Ci sono cose da fare almeno una volta nella vita. Andare a un concerto di hardcore/industrial hip hop, sinceramente, potrebbe rientrare tra queste. Se così fosse – ed è d’uopo utilizzare il condizionale in base alle preferenze di ognuno, per carità – scegliere un live dei Death Grips come occasione in merito non sarebbe sbagliato. Perché di rado si avrà una chance di assistere a una performance più tirata, scenografica, scatenata. Perché è inammissibile si possa dire che non valga il prezzo del biglietto.
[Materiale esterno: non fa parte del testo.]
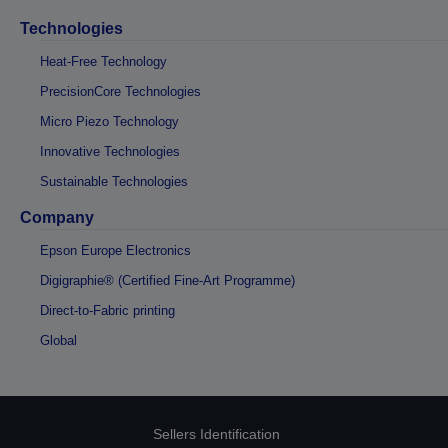
Technologies
Heat-Free Technology
PrecisionCore Technologies
Micro Piezo Technology
Innovative Technologies
Sustainable Technologies
Company
Epson Europe Electronics
Digigraphie® (Certified Fine-Art Programme)
Direct-to-Fabric printing
Global
Sellers Identification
Il folle trio di Sacramento fa il suo ingresso sul palco alle 22:45, di fronte a una platea gremita e prevalentemente composta da giovani e giovanissimi. Totalmente incapaci di perdersi in chiacchiere, MC Ride e soci tirano giù immediatamente tutti i santi del paradiso con bombe a mano come Bubbles Buried In This Jungle e Get Got. Le tracce si susseguono una dopo l’altra senza un secondo di respiro: non c’è tempo nemmeno per gli applausi tra le bordate di Zach Hill e Andy Morin, che fomentano il pogo indemoniato sotto cassa. La fulminante carriera del gruppo scorre in successione tra gli ultimi capolavori (Giving Bad People Good Ideas, Hot Head) e le vecchie – si fa per dire – glorie (System Blower, I’ve Seen Footage) sino all’ultimo, incredibile iato dell’amatissima Guillotine.
Senza concedere bis e dopo un’ora esatta di rapidissimo, rodatissimo caos programmato, i Death Grips si congedano in un’atmosfera da fine match tra i volti esausti e appagatissimi degli astanti. Chiedete a loro se è un’esperienza da fare almeno una volta nella vita. A giudicare dagli occhi increduli, ripeterebbero lo stesso giorno daccapo come un infernale Groundhog Day. E a ben donde. Potete giurarci.